EXTRACTED MATERIAL:
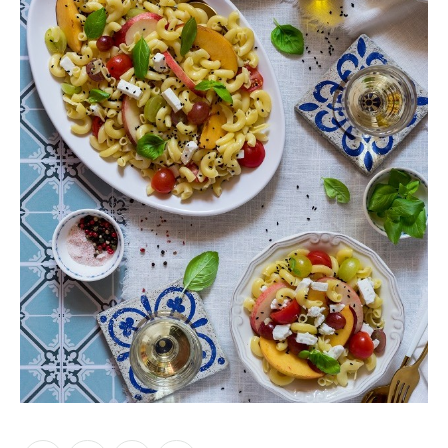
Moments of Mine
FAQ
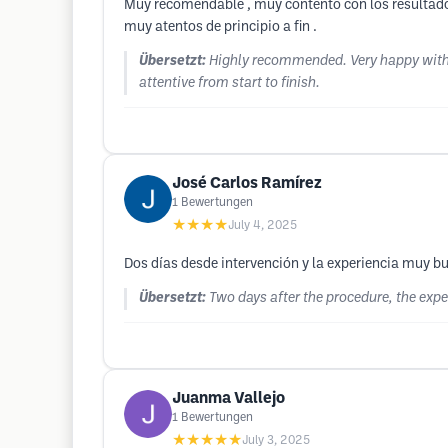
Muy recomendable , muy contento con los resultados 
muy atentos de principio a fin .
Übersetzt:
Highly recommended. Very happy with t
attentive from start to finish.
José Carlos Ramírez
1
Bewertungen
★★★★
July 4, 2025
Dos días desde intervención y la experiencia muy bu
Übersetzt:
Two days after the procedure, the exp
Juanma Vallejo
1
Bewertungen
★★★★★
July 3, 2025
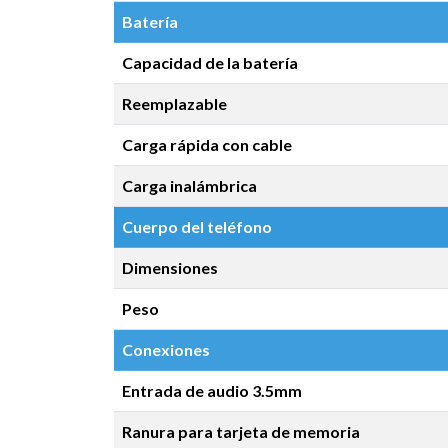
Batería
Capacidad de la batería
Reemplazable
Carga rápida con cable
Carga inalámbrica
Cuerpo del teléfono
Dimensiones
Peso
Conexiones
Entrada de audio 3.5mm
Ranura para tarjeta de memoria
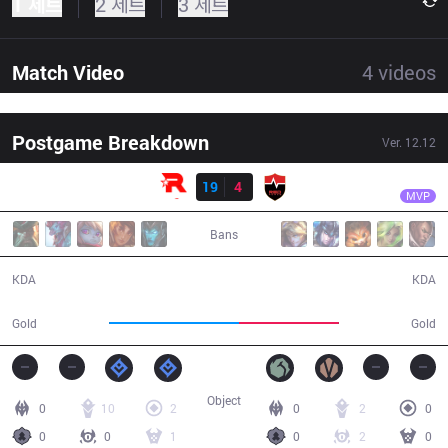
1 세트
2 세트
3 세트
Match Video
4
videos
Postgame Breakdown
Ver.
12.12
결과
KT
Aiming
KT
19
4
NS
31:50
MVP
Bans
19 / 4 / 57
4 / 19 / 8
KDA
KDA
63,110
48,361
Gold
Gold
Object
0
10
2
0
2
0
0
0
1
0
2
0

==

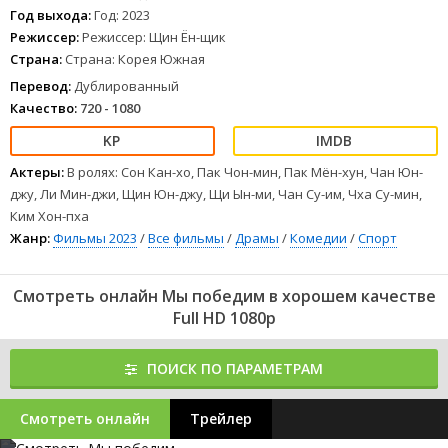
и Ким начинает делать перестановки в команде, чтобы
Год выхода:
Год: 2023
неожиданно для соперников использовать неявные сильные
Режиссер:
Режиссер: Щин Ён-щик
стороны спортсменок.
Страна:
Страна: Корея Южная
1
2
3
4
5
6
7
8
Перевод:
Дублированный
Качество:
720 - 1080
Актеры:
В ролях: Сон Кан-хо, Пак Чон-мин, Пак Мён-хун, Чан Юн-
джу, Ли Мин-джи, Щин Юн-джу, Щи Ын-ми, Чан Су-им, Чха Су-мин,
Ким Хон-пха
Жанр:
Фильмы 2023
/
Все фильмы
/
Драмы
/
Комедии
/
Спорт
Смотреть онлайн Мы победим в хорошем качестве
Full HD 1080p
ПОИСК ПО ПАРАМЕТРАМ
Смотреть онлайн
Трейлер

--

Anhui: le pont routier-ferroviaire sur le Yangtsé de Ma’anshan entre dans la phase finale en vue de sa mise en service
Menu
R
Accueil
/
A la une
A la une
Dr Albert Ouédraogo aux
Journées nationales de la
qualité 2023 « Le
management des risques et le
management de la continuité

TRY IT: Within the listing above, copy each line that has the string "Carga".

ANSWER AREA:
Carga rápida con cable
Carga inalámbrica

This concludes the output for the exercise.